Glasgow Green, 2010
It’s February 16th, open mic night at The Liquid Ship pub in Glasgow’s Great Western Road. We happen to end up there accidentally after a busy day and listen to various hobby musicians – from middle-aged folk singers to bored-looking girls – while sipping our beers. The third slot on this night’s bill is the one of Lewis Morrison aka Luigi Strauss, a 21-year old Glaswegian student who hasn’t released any records so far. He takes his acoustic guitar and starts into a set that leaves us not only veritably impressed, but also makes us write down his name and contact afterwards (although we normally don’t go to open mic nights to find bands for our sessions). His songs, though, – fragile, unfinished singer/songwriter pieces with occasional wrong notes, but great melodies and a contagious, urgent and very strong emotionality – stick in our heads on the way home, where we then look into his myspace (https://www.myspace.com/luigistrauss)(sure, the recordings are not exactly top-notch…) and webcam home videos (https://www.youtube.com/user/lewser4) on youtube (same here) and decide to get in touch with Lewis for a session. So we meet up two days later at Glasgow Green just on the bank of River Clyde, where he plays „Ways Of The World“ and „She Will Give It All To You“, surrounded by all kinds of squeaking animals and some training oarsmen (see the Meursault session (https://theyshootmusic.at/posts/meursault)from Edinburgh for another agglomeration of animals and sports people on video; seems hardly avoidable in Scotland). „I’m glad you found me. How random.“, he then writes in our guestbook, before he goes off accompanied by a friend.

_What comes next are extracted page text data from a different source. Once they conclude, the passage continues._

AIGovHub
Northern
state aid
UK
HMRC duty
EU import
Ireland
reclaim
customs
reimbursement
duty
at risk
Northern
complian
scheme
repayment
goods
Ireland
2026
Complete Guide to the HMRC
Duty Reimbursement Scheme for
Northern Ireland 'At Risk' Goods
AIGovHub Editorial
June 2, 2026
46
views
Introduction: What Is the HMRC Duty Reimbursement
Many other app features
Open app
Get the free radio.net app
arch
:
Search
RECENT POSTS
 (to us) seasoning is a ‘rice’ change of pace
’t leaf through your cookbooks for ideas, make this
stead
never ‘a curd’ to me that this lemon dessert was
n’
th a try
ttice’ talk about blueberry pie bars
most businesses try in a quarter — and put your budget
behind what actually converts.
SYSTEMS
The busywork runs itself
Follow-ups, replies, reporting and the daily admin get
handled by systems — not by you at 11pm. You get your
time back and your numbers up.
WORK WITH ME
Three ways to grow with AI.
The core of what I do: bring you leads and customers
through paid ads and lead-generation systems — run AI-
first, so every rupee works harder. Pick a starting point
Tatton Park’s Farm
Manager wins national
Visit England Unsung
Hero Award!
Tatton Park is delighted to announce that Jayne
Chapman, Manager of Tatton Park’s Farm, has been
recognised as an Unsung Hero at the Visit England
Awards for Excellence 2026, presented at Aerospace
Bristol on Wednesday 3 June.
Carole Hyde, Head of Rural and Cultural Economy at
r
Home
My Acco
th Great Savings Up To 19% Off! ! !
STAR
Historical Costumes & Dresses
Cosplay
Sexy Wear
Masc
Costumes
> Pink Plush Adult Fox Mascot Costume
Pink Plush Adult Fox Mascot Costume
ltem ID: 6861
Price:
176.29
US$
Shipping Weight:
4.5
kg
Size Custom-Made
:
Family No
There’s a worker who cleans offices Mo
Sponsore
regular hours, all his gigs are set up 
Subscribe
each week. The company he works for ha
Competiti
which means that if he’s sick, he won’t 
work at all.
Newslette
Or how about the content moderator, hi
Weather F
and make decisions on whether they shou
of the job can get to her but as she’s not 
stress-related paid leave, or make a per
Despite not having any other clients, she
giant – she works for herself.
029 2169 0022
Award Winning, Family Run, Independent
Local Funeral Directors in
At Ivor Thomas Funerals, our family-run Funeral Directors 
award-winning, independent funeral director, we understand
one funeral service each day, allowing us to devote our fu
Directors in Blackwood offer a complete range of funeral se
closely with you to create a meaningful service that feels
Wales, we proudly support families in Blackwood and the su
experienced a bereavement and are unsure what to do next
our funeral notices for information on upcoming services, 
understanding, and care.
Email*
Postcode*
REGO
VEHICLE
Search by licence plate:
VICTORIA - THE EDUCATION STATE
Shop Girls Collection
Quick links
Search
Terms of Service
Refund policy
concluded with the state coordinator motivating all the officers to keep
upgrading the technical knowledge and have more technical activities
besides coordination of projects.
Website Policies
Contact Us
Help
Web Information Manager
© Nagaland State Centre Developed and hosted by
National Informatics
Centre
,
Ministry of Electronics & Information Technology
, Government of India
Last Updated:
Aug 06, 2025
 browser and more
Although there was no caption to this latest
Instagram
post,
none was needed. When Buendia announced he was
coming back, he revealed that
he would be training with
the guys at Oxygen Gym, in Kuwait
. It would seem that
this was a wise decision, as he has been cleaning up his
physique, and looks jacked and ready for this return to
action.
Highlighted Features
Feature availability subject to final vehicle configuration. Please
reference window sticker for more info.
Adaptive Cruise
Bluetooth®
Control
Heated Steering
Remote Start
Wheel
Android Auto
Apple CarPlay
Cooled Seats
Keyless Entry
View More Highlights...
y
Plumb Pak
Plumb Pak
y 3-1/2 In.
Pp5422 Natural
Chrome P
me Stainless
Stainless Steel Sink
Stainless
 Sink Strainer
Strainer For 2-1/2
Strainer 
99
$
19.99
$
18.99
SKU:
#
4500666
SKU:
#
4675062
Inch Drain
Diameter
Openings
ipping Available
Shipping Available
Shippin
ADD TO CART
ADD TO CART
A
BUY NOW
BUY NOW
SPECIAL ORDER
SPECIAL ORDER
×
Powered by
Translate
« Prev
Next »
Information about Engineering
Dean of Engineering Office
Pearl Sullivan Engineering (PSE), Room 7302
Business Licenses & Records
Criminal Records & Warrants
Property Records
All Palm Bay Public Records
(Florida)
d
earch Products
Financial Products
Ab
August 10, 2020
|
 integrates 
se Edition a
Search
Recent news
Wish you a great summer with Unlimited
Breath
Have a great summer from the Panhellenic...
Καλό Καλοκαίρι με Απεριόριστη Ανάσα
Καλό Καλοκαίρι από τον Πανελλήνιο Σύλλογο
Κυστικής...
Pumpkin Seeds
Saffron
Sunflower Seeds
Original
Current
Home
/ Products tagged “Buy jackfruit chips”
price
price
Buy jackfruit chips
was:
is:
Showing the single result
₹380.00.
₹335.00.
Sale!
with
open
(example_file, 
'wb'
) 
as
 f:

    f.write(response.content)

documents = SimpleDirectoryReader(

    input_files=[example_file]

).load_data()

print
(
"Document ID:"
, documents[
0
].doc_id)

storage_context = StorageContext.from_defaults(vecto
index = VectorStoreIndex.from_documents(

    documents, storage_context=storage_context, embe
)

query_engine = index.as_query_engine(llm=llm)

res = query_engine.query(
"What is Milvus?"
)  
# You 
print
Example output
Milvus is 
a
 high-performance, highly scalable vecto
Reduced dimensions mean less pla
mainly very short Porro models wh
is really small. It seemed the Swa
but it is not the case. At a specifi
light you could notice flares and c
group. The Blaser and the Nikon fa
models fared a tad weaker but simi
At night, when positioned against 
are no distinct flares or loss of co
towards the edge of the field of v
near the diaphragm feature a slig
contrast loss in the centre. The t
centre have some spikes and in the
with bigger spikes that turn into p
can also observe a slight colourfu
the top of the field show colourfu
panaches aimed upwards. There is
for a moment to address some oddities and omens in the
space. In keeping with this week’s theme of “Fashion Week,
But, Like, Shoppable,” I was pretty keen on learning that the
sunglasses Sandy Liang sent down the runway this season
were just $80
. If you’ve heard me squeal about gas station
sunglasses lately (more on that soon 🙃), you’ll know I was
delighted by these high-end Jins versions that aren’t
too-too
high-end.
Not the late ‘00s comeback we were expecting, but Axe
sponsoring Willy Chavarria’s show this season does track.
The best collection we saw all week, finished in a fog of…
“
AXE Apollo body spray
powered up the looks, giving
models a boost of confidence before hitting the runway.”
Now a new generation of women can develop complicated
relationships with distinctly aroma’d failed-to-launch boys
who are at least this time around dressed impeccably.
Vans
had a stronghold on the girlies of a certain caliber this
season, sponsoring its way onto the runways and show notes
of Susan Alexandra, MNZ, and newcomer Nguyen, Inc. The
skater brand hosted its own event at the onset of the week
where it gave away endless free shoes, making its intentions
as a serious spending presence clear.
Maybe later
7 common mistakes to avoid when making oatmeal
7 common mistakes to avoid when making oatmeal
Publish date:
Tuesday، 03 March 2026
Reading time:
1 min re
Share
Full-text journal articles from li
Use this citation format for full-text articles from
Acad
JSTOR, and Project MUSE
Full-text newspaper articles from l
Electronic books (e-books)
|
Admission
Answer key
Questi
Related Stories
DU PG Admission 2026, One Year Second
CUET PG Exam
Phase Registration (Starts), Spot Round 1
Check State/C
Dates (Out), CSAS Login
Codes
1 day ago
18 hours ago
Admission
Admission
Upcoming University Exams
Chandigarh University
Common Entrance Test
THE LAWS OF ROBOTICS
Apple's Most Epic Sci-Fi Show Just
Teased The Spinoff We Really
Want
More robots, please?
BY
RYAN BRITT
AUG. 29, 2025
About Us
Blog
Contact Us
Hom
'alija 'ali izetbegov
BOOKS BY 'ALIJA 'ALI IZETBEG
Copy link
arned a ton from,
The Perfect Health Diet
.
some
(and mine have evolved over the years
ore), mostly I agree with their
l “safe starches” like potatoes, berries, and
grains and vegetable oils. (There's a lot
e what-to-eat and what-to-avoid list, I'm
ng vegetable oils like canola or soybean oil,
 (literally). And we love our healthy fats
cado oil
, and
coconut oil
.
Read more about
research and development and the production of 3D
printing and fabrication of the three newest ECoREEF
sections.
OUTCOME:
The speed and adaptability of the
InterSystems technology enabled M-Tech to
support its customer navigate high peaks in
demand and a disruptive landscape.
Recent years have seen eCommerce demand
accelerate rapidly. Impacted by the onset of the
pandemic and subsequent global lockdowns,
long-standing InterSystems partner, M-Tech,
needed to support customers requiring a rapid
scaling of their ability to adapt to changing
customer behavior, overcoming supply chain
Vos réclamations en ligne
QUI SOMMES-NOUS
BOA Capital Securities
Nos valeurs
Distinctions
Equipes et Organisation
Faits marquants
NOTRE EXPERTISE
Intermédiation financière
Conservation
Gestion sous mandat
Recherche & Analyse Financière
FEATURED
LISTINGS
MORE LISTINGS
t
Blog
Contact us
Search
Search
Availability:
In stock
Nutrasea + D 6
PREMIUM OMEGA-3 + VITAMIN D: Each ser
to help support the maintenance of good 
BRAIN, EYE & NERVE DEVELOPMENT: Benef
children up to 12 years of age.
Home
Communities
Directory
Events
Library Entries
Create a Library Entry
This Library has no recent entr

Report of West of Scotland Handloom Weavers’ Commission, 1839: «I have seen human degradation in some of its worst phases, both in England and abroad, but I can advisedly say that I did not believe until I visited the wynds of Glasgow that so large and amount of filth, crime, misery and disease existed in one spot in any civilized country.” Many things have changed for the good since then, but still Glasgow has a way rougher image than the picturesque and wealthy Edinburgh or the lovely fisher men’s Anstruther. The edginess comes from a working men and football culture, tensions from sports and religion, less historic flair (yet Glasgow has an impressive art nouveau-heritage with traces from Charles Rennie Mackintosh everywhere), less wealth and less tourists. But the city that is not so much bigger (considering the amounts of inhabitants) than the Scottish capital feels much more alive. Especially for music lovers, people who want to go out clubbing and anyone who is more into pop(ular) culture than high culture – this is the right place. There are always shows on in this vibrant city with its numerous venues and with some of the greatest indie bands (that hardly ever come to Austria) playing there. Only during the one week we’ve spent there, Hot Chip, Yeasayer, Vampire Weekend and Spoon a.o. were favouring the live music capital that is said to have one of the, if not the most outgoing audience in UK. Unsurprisingly it was then, that we have met – besides the many Scottish bands – two international acts for filming. Despite or because of some overall roughness, Glaswegians (not the rowdy ones!) are noticeable frank and cordial. At this point we want to thank the friendly music bloggers Jason from The Popcop and Kowalskiy for catching up with us, the helpful couchsurfer Neil for hosting us and all the fun and cooperative local bands that were jumping on our short notice call. The filming with Luigi Strauss took place at the city’s oldest park – dating back to the 15th century – that is situated at the north bank of the River Clyde and at the east end of Glasgow.